Retype, exactly and completely, the listing that comes next, skipping its images.

━━━━

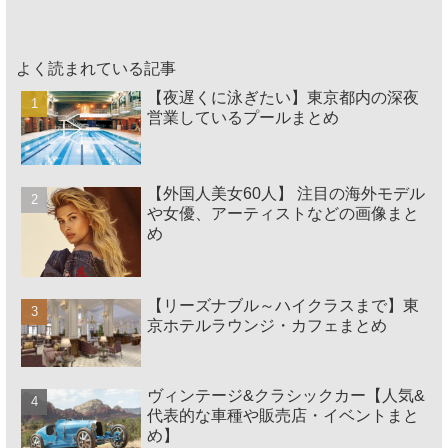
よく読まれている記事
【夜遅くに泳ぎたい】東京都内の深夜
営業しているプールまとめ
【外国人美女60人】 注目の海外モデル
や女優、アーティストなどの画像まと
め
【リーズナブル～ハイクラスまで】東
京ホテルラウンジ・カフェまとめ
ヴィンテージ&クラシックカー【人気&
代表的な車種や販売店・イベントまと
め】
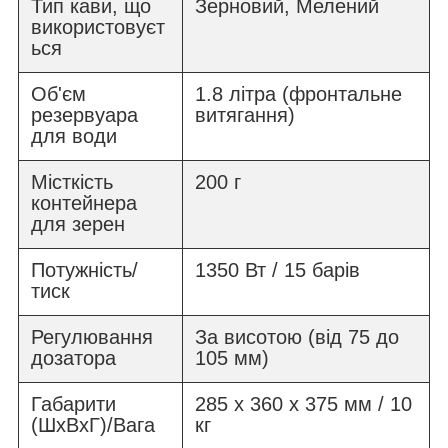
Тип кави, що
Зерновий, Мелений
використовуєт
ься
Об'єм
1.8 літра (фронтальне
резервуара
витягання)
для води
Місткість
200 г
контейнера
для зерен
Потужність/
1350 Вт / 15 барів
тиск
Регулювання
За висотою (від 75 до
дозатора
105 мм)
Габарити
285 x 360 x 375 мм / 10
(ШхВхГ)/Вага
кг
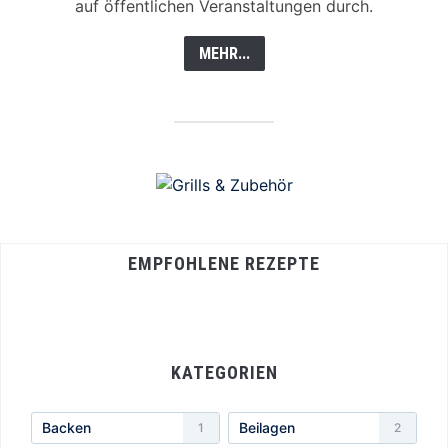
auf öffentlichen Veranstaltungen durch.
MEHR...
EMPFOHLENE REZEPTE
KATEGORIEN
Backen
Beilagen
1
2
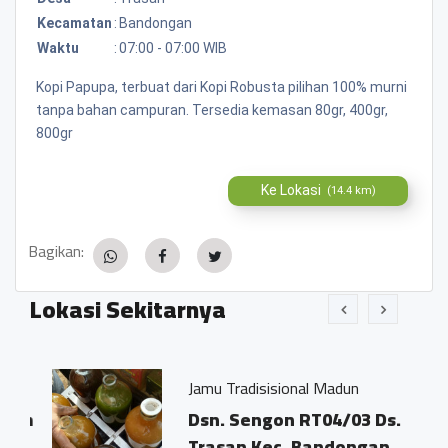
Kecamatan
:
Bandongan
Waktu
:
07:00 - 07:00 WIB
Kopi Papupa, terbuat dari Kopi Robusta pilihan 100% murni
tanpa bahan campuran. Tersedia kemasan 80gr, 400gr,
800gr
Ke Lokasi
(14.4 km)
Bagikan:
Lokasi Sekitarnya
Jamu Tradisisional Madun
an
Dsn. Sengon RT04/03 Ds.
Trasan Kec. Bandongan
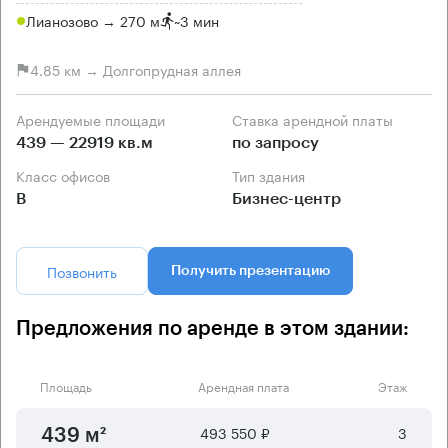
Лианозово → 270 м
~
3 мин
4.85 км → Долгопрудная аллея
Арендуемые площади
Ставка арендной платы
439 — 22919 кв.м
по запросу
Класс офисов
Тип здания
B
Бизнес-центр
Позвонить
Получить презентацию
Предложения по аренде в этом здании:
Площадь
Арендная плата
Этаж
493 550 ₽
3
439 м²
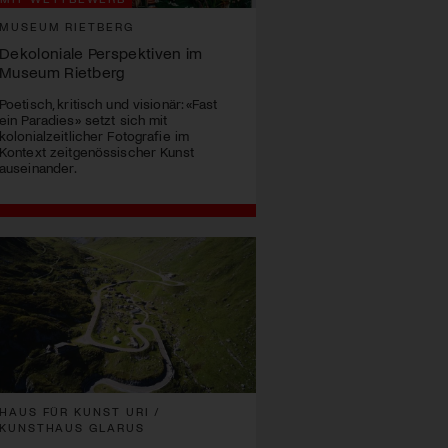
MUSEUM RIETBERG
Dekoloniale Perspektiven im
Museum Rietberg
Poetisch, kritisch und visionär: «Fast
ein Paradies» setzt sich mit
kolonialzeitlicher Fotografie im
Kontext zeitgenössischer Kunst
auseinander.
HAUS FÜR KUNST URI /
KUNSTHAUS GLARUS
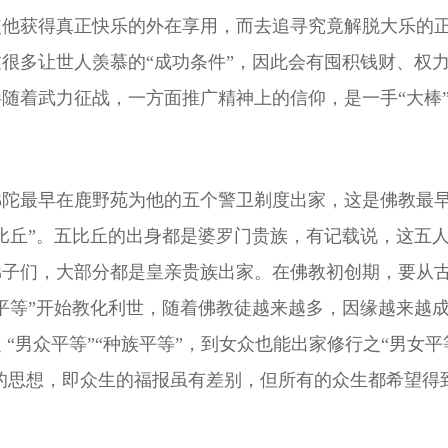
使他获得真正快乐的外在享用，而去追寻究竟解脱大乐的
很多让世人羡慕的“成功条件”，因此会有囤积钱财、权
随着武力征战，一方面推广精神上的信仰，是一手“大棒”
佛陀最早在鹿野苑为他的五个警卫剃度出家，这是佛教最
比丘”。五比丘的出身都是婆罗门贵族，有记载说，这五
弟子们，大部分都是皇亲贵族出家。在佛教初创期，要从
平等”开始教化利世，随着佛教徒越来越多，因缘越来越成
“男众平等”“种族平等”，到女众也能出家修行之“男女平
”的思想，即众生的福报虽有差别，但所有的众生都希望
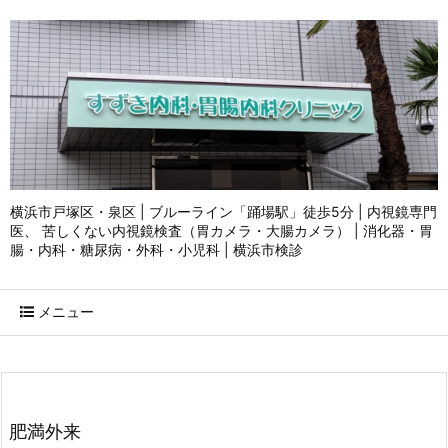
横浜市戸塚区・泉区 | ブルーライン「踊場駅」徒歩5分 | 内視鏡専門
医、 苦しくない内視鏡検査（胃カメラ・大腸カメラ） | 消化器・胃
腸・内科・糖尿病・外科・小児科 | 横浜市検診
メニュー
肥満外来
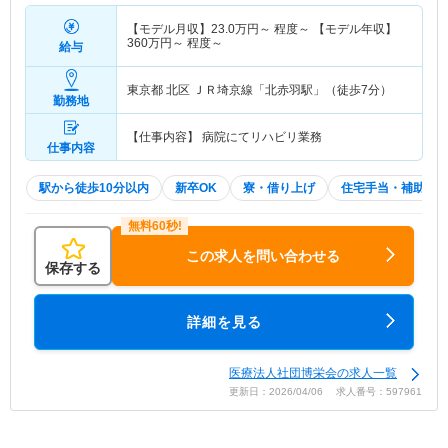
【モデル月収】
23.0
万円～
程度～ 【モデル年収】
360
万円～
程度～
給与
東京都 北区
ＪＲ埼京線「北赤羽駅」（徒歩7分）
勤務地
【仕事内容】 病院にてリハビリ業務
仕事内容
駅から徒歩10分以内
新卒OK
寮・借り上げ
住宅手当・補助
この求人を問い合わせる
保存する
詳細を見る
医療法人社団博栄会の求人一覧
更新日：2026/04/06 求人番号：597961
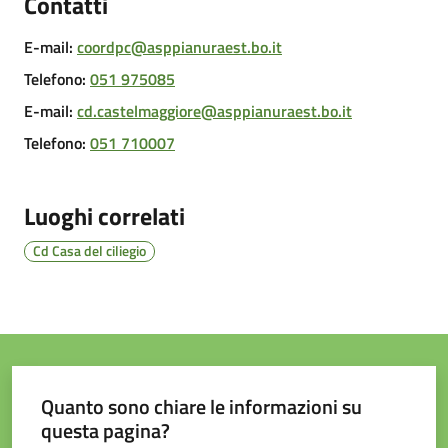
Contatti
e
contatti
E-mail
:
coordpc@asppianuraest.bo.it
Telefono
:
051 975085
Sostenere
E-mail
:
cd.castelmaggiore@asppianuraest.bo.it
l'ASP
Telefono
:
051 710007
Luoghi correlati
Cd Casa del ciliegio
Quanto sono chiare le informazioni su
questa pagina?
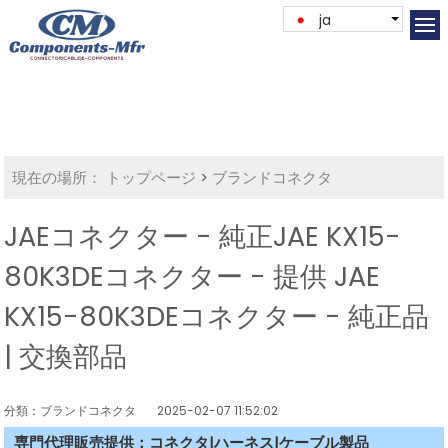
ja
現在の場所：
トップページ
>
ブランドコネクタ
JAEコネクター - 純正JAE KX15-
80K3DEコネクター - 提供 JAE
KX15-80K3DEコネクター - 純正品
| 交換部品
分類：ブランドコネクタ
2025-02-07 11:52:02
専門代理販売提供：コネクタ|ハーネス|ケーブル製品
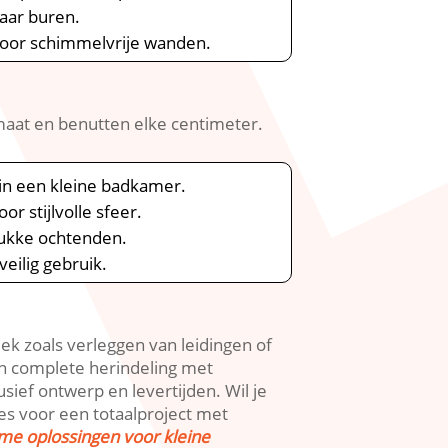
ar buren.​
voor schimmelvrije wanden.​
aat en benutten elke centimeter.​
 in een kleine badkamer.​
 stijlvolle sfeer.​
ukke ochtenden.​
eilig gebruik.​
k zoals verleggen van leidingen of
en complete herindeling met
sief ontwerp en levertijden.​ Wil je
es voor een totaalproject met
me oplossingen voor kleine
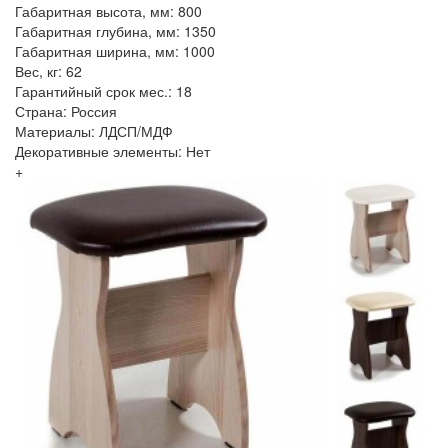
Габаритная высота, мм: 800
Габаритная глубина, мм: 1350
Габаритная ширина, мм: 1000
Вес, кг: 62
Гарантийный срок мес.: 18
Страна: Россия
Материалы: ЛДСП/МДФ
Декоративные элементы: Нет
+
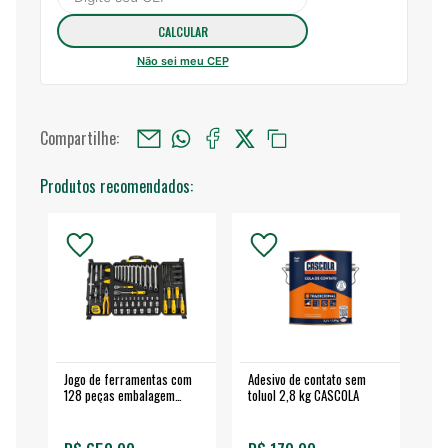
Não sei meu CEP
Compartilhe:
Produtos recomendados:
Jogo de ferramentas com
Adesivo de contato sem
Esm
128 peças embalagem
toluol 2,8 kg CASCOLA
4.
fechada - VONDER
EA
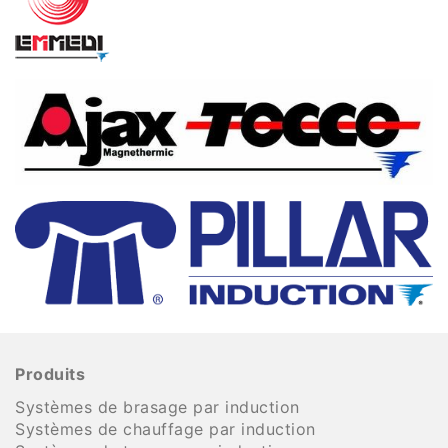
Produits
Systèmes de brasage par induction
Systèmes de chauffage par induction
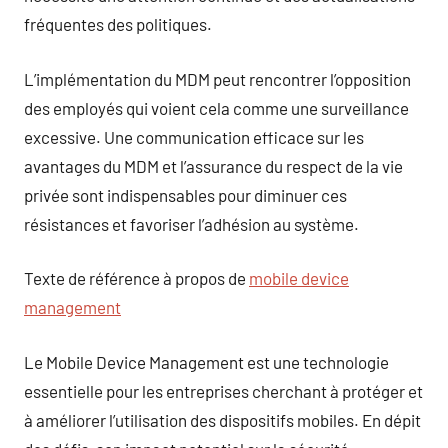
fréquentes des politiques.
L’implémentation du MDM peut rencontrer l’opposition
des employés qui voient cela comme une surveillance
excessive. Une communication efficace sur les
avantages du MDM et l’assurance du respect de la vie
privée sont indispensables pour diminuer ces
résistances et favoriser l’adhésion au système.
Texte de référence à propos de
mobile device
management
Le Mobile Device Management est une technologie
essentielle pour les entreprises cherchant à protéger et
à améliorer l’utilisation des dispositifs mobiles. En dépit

━━━━

*Written answer*
よく読まれている記事
【夜遅くに泳ぎたい】東京都内の深夜
営業しているプールまとめ
【外国人美女60人】 注目の海外モデル
や女優、アーティストなどの画像まと
め
【リーズナブル～ハイクラスまで】東
京ホテルラウンジ・カフェまとめ
ヴィンテージ&クラシックカー【人気&
代表的な車種や販売店・イベントまと
め】
Тип кави, що
Зерновий, Мелений
використовуєт
ься
Об'єм
1.8 літра (фронтальне
резервуара
витягання)
для води
Місткість
200 г
контейнера
для зерен
Потужність/
1350 Вт / 15 барів
тиск
Регулювання
За висотою (від 75 до
дозатора
105 мм)
Габарити
285 x 360 x 375 мм / 10
(ШхВхГ)/Вага
кг
auf öffentlichen Veranstaltungen durch.
MEHR...
EMPFOHLENE REZEPTE
KATEGORIEN
Backen
Beilagen
1
2
Kecamatan
:
Bandongan
Waktu
:
07:00 - 07:00 WIB
Kopi Papupa, terbuat dari Kopi Robusta pilihan 100% murni
tanpa bahan campuran. Tersedia kemasan 80gr, 400gr,
800gr
Ke Lokasi
(14.4 km)
Bagikan:
Lokasi Sekitarnya
Jamu Tradisisional Madun
an
Dsn. Sengon RT04/03 Ds.
Trasan Kec. Bandongan
Лианозово → 270 м
~
3 мин
4.85 км → Долгопрудная аллея
Арендуемые площади
Ставка арендной платы
439 — 22919 кв.м
по запросу
Класс офисов
Тип здания
B
Бизнес-центр
Позвонить
Получить презентацию
Предложения по аренде в этом здании:
Площадь
Арендная плата
Этаж
493 550 ₽
3
439 м²
MUSEUM RIETBERG
Dekoloniale Perspektiven im
Museum Rietberg
Poetisch, kritisch und visionär: «Fast
ein Paradies» setzt sich mit
kolonialzeitlicher Fotografie im
Kontext zeitgenössischer Kunst
auseinander.
HAUS FÜR KUNST URI /
KUNSTHAUS GLARUS
使他获得真正快乐的外在享用，而去追寻究竟解脱大乐的
很多让世人羡慕的“成功条件”，因此会有囤积钱财、权
随着武力征战，一方面推广精神上的信仰，是一手“大棒”
佛陀最早在鹿野苑为他的五个警卫剃度出家，这是佛教最
比丘”。五比丘的出身都是婆罗门贵族，有记载说，这五
弟子们，大部分都是皇亲贵族出家。在佛教初创期，要从
平等”开始教化利世，随着佛教徒越来越多，因缘越来越成
“男众平等”“种族平等”，到女众也能出家修行之“男女平
”的思想，即众生的福报虽有差别，但所有的众生都希望
横浜市戸塚区・泉区 | ブルーライン「踊場駅」徒歩5分 | 内視鏡専門
医、 苦しくない内視鏡検査（胃カメラ・大腸カメラ） | 消化器・胃
腸・内科・糖尿病・外科・小児科 | 横浜市検診
メニュー
肥満外来
【モデル月収】
23.0
万円～
程度～ 【モデル年収】
360
万円～
程度～
給与
東京都 北区
ＪＲ埼京線「北赤羽駅」（徒歩7分）
勤務地
【仕事内容】 病院にてリハビリ業務
仕事内容
駅から徒歩10分以内
新卒OK
寮・借り上げ
住宅手当・補助
この求人を問い合わせる
保存する
詳細を見る
医療法人社団博栄会の求人一覧
更新日：2026/04/06 求人番号：597961
Contatti
e
contatti
E-mail
:
coordpc@asppianuraest.bo.it
Telefono
:
051 975085
Sostenere
E-mail
:
cd.castelmaggiore@asppianuraest.bo.it
l'ASP
Telefono
:
051 710007
Luoghi correlati
Cd Casa del ciliegio
Quanto sono chiare le informazioni su
questa pagina?
ja
現在の場所：
トップページ
>
ブランドコネクタ
JAEコネクター - 純正JAE KX15-
80K3DEコネクター - 提供 JAE
KX15-80K3DEコネクター - 純正品
| 交換部品
分類：ブランドコネクタ
2025-02-07 11:52:02
専門代理販売提供：コネクタ|ハーネス|ケーブル製品
ar buren.​
voor schimmelvrije wanden.​
aat en benutten elke centimeter.​
 in een kleine badkamer.​
 stijlvolle sfeer.​
ukke ochtenden.​
eilig gebruik.​
k zoals verleggen van leidingen of
en complete herindeling met
sief ontwerp en levertijden.​ Wil je
es voor een totaalproject met
me oplossingen voor kleine
Габаритная высота, мм: 800
Габаритная глубина, мм: 1350
Габаритная ширина, мм: 1000
Вес, кг: 62
Гарантийный срок мес.: 18
Страна: Россия
Материалы: ЛДСП/МДФ
Декоративные элементы: Нет
+
Não sei meu CEP
Compartilhe:
Produtos recomendados:
Jogo de ferramentas com
Adesivo de contato sem
Esm
128 peças embalagem
toluol 2,8 kg CASCOLA
4.
fechada - VONDER
EA
Produits
Systèmes de brasage par induction
Systèmes de chauffage par induction
fréquentes des politiques.
L’implémentation du MDM peut rencontrer l’opposition
des employés qui voient cela comme une surveillance
excessive. Une communication efficace sur les
avantages du MDM et l’assurance du respect de la vie
privée sont indispensables pour diminuer ces
résistances et favoriser l’adhésion au système.
Texte de référence à propos de
mobile device
management
Le Mobile Device Management est une technologie
essentielle pour les entreprises cherchant à protéger et
à améliorer l’utilisation des dispositifs mobiles. En dépit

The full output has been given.